Work required>
Reproduce the data that follows character for character, but omit its pictures.

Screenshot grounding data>

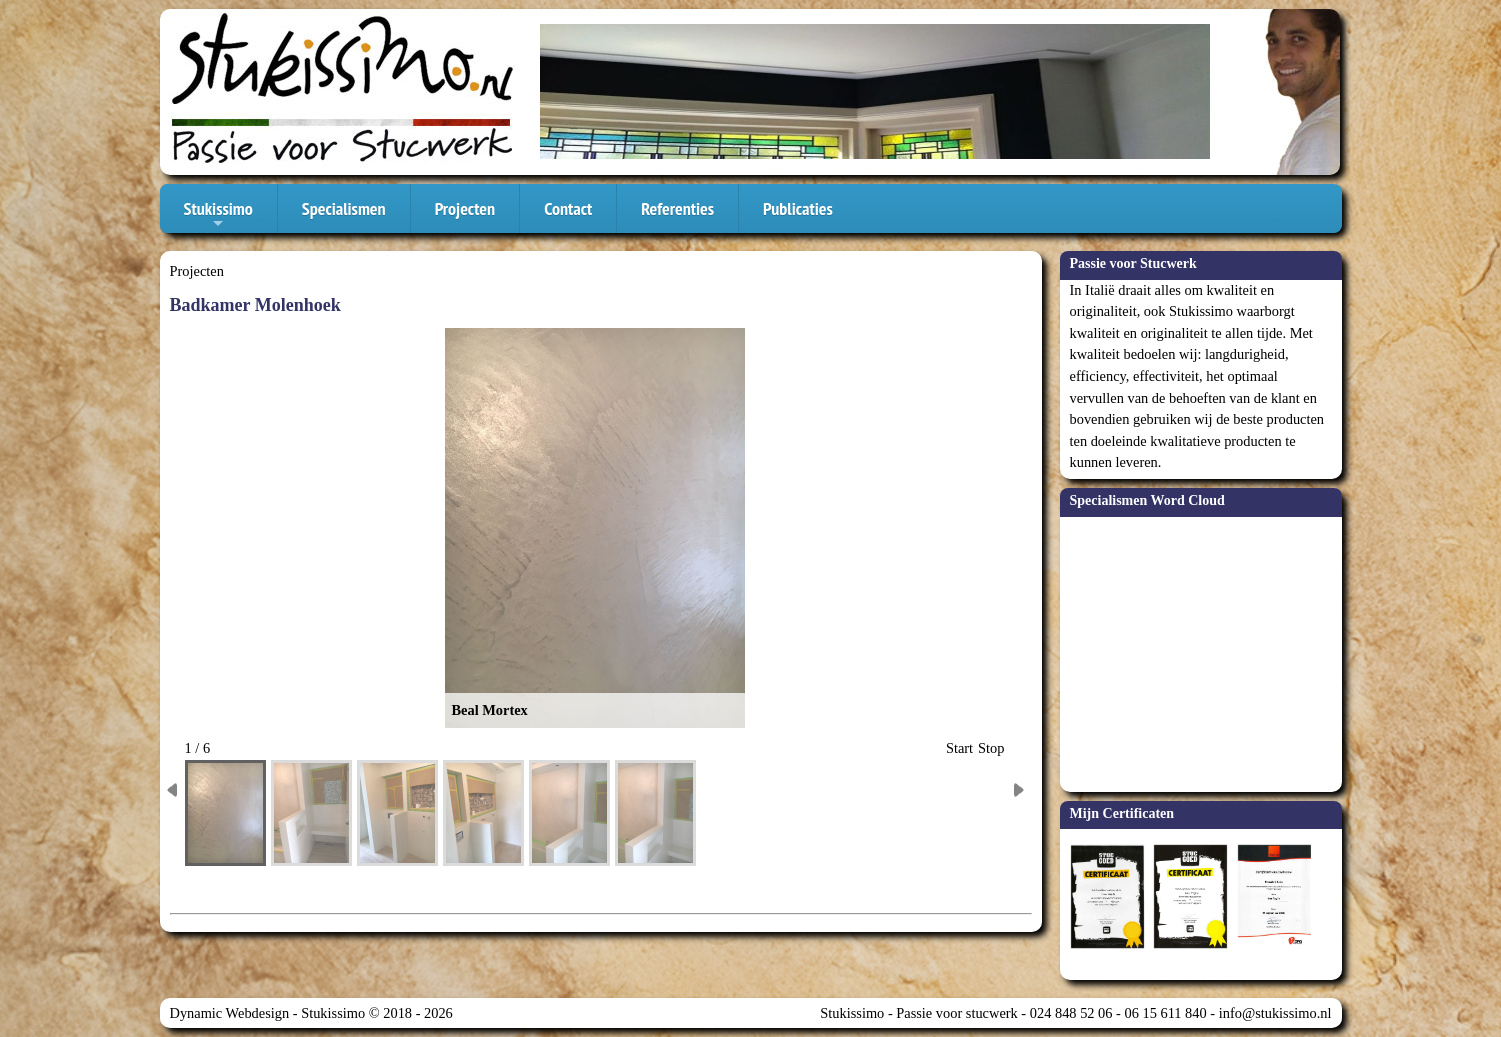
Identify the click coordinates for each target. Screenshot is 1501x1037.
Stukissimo (218, 215)
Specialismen (344, 208)
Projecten (465, 208)
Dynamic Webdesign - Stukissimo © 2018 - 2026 (311, 1013)
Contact (568, 208)
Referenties (677, 208)
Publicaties (798, 208)
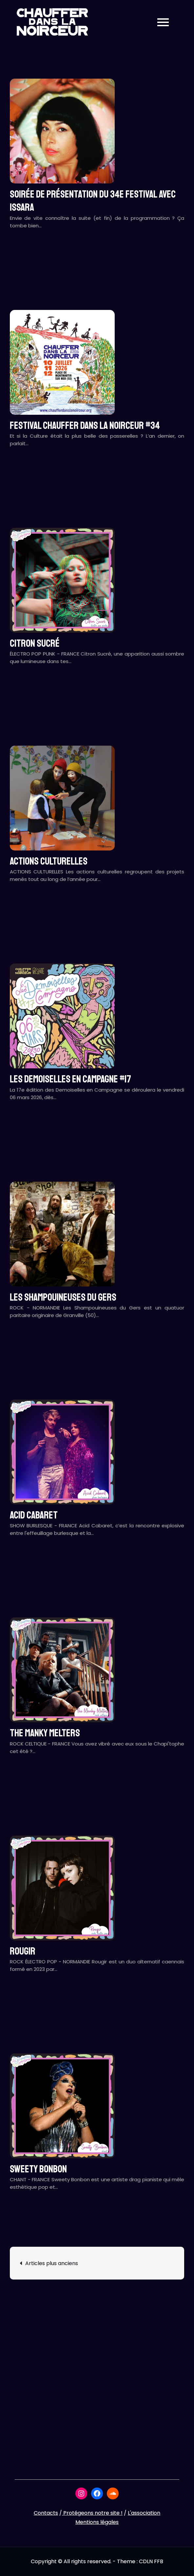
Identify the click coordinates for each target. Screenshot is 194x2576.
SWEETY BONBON (38, 2169)
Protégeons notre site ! (92, 2513)
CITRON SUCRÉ (35, 643)
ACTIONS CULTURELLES (48, 861)
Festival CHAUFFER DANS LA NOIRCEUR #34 (85, 425)
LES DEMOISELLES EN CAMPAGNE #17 (70, 1079)
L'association (144, 2513)
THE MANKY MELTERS (45, 1733)
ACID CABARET (34, 1515)
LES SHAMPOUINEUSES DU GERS (63, 1297)
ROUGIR (22, 1951)
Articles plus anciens (51, 2263)
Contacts (46, 2513)
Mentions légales (97, 2522)
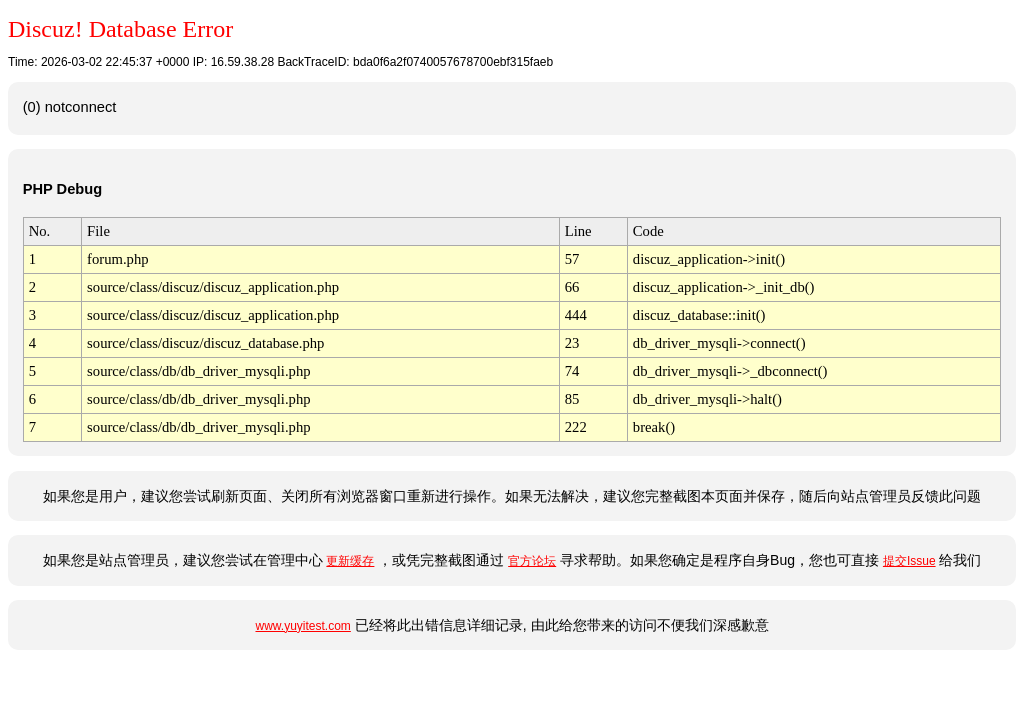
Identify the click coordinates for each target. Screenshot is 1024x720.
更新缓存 (350, 561)
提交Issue (909, 561)
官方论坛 (532, 561)
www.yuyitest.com (302, 626)
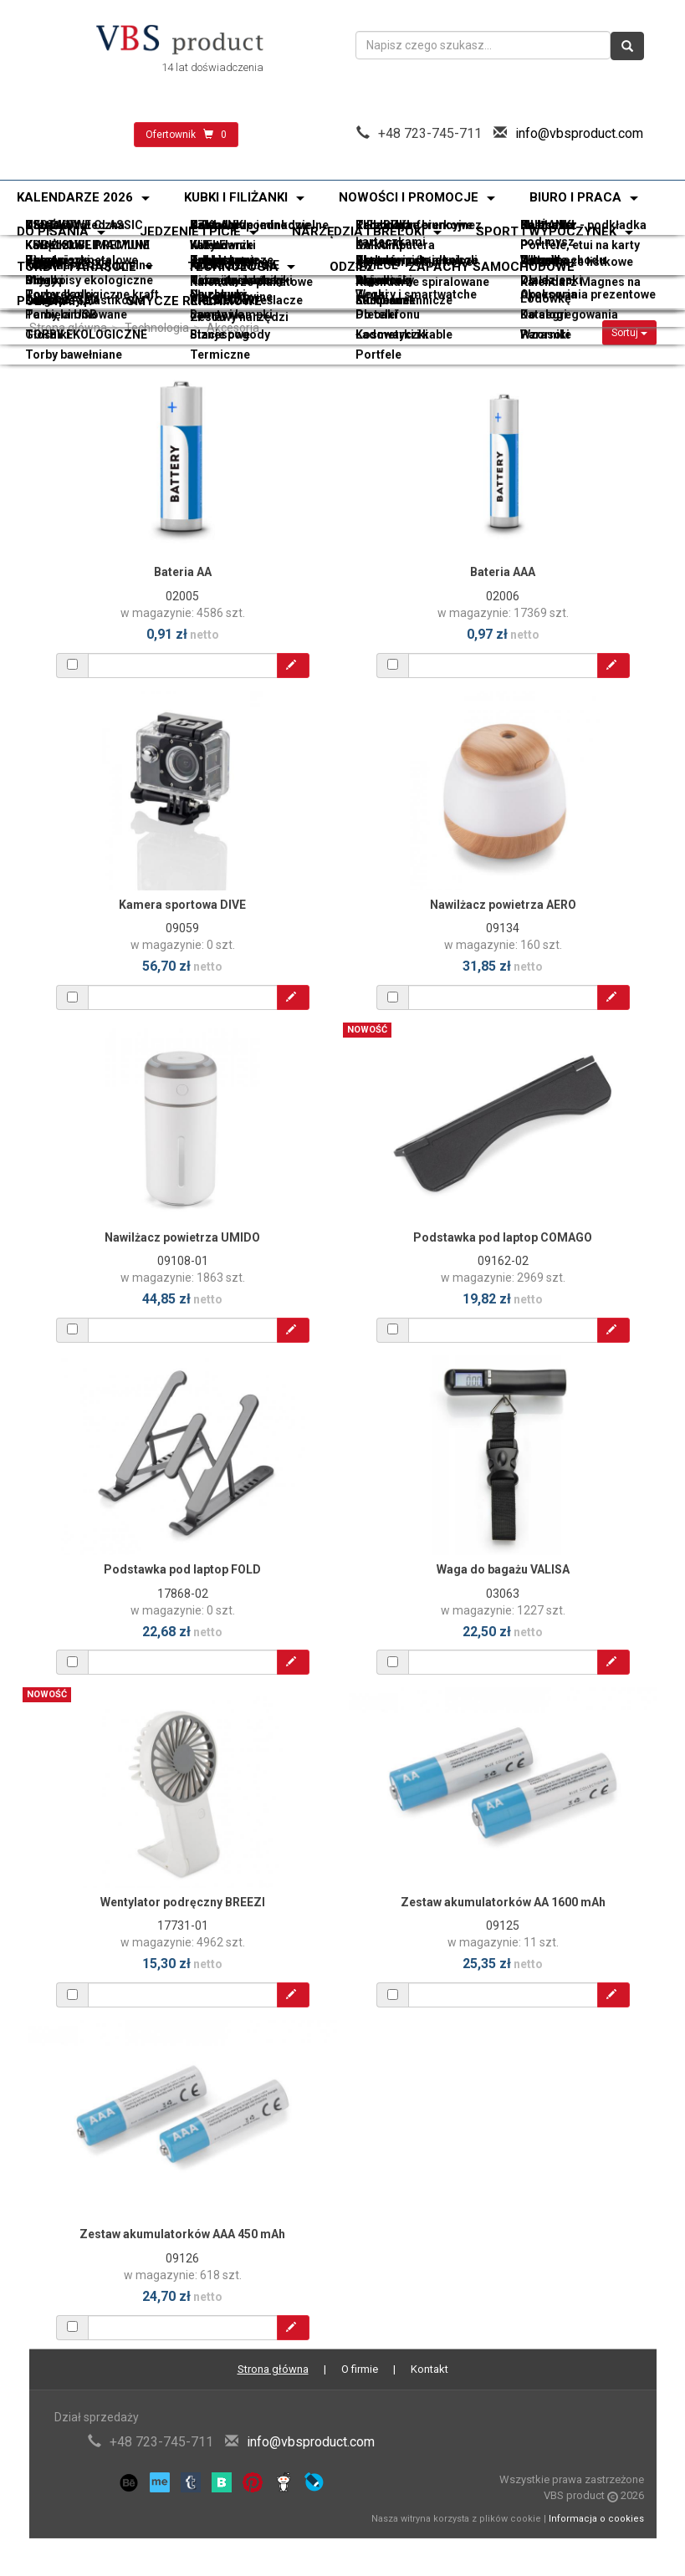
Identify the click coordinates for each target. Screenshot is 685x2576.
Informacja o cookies (596, 2518)
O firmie (359, 2369)
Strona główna (68, 327)
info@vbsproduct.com (579, 133)
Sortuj (629, 333)
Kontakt (429, 2369)
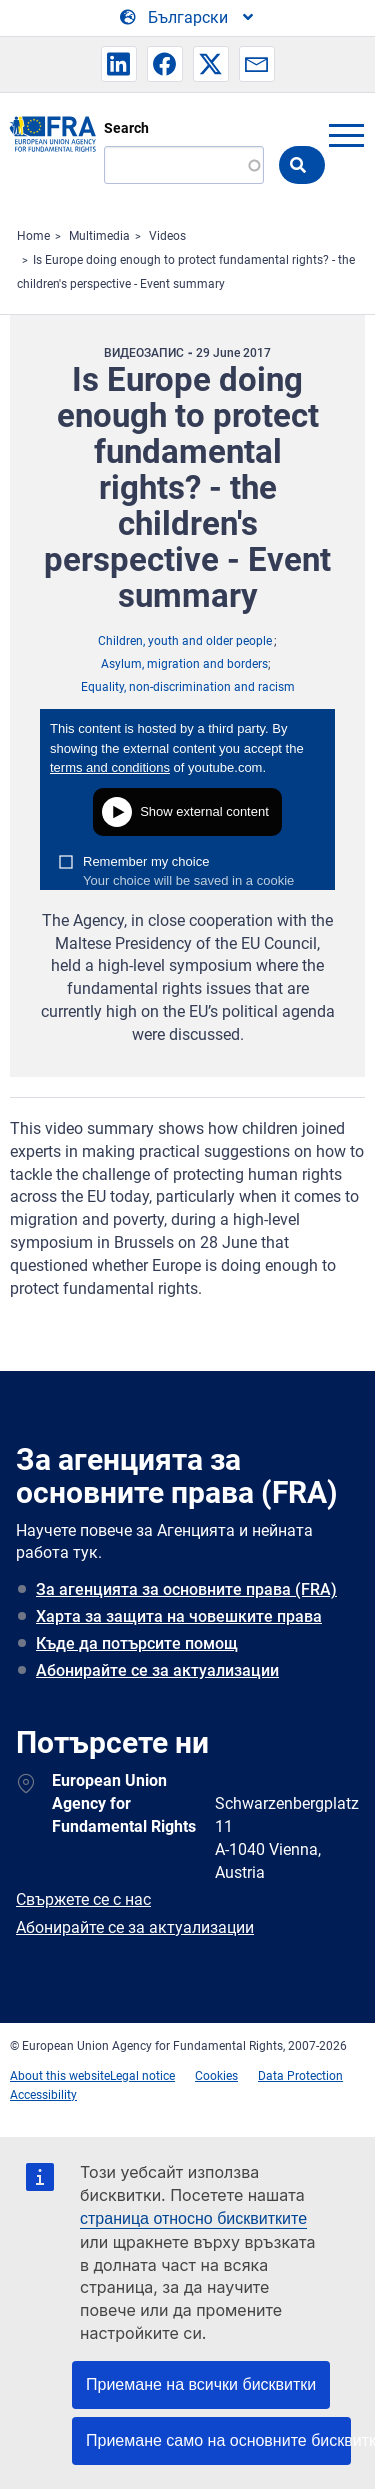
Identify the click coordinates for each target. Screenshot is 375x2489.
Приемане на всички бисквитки (201, 2384)
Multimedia (99, 236)
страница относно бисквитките (193, 2218)
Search (126, 128)
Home (33, 236)
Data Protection (300, 2076)
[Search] (184, 165)
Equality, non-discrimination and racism (188, 687)
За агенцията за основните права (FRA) (186, 1589)
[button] (119, 64)
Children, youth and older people (185, 641)
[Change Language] (188, 18)
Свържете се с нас (83, 1899)
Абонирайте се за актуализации (157, 1670)
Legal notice (142, 2076)
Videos (167, 236)
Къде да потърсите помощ (137, 1643)
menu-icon (346, 135)
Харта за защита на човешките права (179, 1616)
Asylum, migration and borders (184, 664)
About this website (60, 2076)
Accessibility (43, 2095)
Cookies (216, 2076)
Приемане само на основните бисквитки (218, 2440)
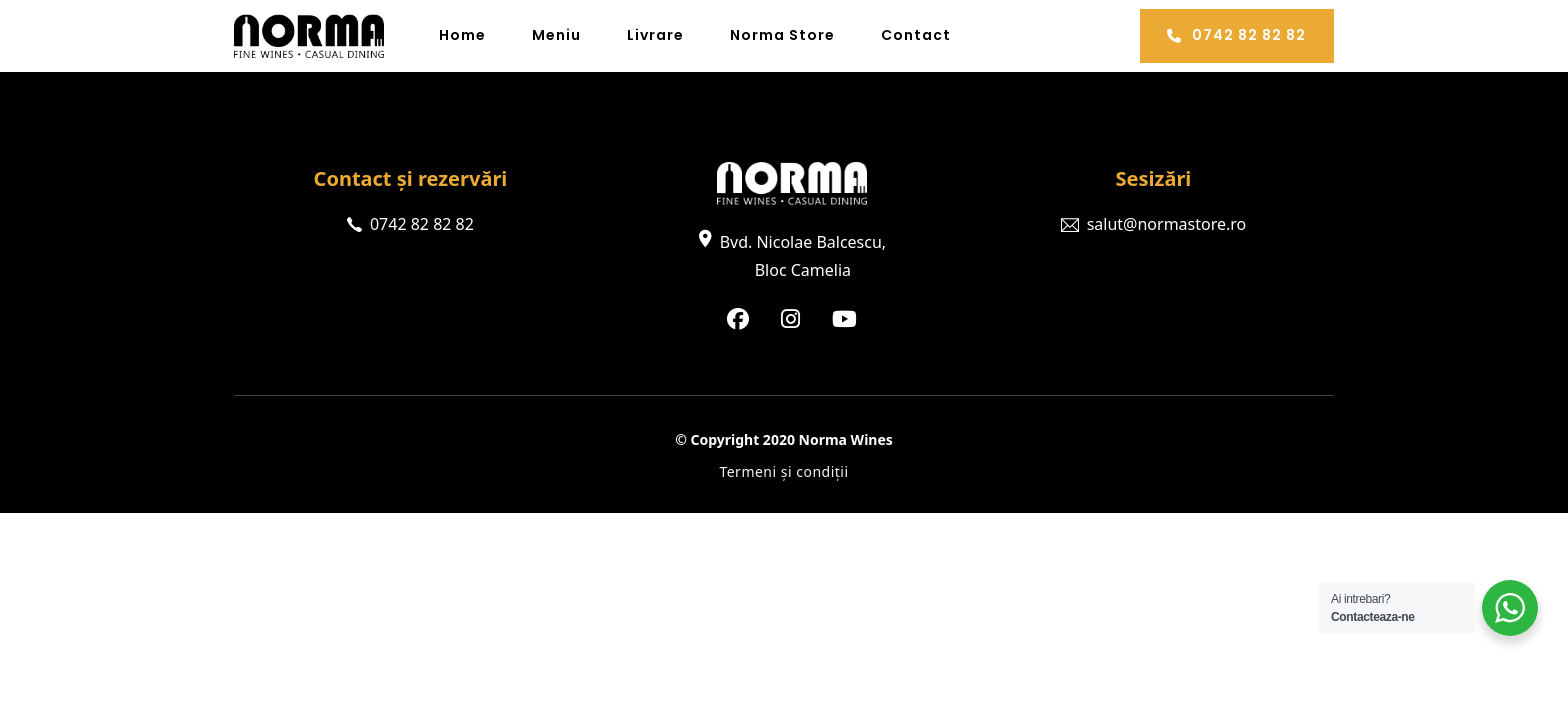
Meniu (556, 35)
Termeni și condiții (783, 471)
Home (462, 35)
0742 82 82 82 (1236, 35)
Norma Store (782, 35)
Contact (916, 35)
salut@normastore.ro (1167, 224)
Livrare (655, 35)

Solution to this task>
Identify the click coordinates for each target. Screenshot is 1501x1037.
Stukissimo (218, 215)
Specialismen (344, 208)
Projecten (465, 208)
Dynamic Webdesign - Stukissimo © 2018 - 2026 (311, 1013)
Contact (568, 208)
Referenties (677, 208)
Publicaties (798, 208)
Identify the click coordinates for each target. Screenshot is 194x2576.
SWEETY BONBON (38, 2169)
Protégeons notre site ! (92, 2513)
CITRON SUCRÉ (35, 643)
ACTIONS CULTURELLES (48, 861)
Festival CHAUFFER DANS LA NOIRCEUR #34 (85, 425)
LES DEMOISELLES EN CAMPAGNE #17 (70, 1079)
L'association (144, 2513)
THE MANKY MELTERS (45, 1733)
ACID CABARET (34, 1515)
LES SHAMPOUINEUSES DU GERS (63, 1297)
ROUGIR (22, 1951)
Articles plus anciens (51, 2263)
Contacts (46, 2513)
Mentions légales (97, 2522)
Identify the click coordinates for each target. Screenshot is 1024x720.
更新缓存 (350, 561)
提交Issue (909, 561)
官方论坛 (532, 561)
www.yuyitest.com (302, 626)
Identify the click coordinates for each target. Screenshot is 685x2576.
Informacja o cookies (596, 2518)
O firmie (359, 2369)
Strona główna (68, 327)
info@vbsproduct.com (579, 133)
Sortuj (629, 333)
Kontakt (429, 2369)
Identify the click coordinates for each target. Screenshot is 375x2489.
Приемане на всички бисквитки (201, 2384)
Multimedia (99, 236)
страница относно бисквитките (193, 2218)
Search (126, 128)
Home (33, 236)
Data Protection (300, 2076)
[Search] (184, 165)
Equality, non-discrimination and racism (188, 687)
За агенцията за основните права (FRA) (186, 1589)
[button] (119, 64)
Children, youth and older people (185, 641)
[Change Language] (188, 18)
Свържете се с нас (83, 1899)
Абонирайте се за актуализации (157, 1670)
Legal notice (142, 2076)
Videos (167, 236)
Къде да потърсите помощ (137, 1643)
menu-icon (346, 135)
Харта за защита на човешките права (179, 1616)
Asylum, migration and borders (184, 664)
About this website (60, 2076)
Accessibility (43, 2095)
Cookies (216, 2076)
Приемане само на основните бисквитки (218, 2440)
Meniu (556, 35)
Termeni și condiții (783, 471)
Home (462, 35)
0742 82 82 82 (1236, 35)
Norma Store (782, 35)
Contact (916, 35)
salut@normastore.ro (1167, 224)
Livrare (655, 35)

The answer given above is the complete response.